→ What you are asked to do
If a line in the data below contains "Desenli", copy it.
[Task input — start]
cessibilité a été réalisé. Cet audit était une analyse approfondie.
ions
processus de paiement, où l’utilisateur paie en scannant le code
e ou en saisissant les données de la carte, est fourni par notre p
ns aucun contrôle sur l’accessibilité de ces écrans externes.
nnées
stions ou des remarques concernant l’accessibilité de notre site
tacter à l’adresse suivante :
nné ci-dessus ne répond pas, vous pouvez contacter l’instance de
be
[Task input — finish]
[Task input — start]
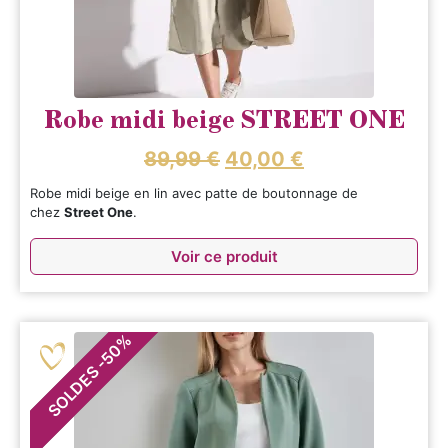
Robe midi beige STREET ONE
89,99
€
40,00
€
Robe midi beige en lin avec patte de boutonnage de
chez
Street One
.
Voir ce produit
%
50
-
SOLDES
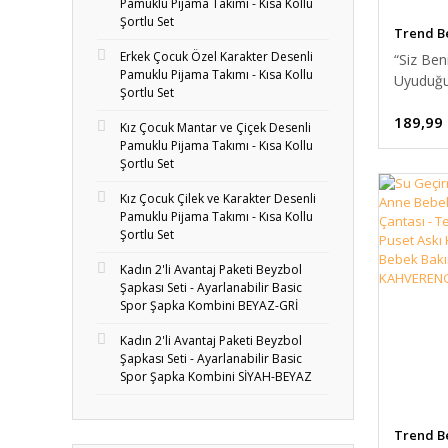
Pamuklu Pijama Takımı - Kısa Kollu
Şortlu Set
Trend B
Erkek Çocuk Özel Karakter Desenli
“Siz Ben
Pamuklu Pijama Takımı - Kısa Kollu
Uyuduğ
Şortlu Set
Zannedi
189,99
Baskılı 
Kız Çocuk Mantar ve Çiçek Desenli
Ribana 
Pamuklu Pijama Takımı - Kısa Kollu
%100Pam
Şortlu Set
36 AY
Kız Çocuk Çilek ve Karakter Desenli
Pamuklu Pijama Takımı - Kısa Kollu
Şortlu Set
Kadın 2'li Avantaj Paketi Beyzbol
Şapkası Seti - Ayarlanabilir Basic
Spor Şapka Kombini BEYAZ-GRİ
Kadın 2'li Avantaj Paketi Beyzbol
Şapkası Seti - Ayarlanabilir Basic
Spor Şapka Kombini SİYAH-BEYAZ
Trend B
[Task input — finish]
→ Response box
Erkek Çocuk Özel Karakter Desenli
Kız Çocuk Mantar ve Çiçek Desenli
Kız Çocuk Çilek ve Karakter Desenli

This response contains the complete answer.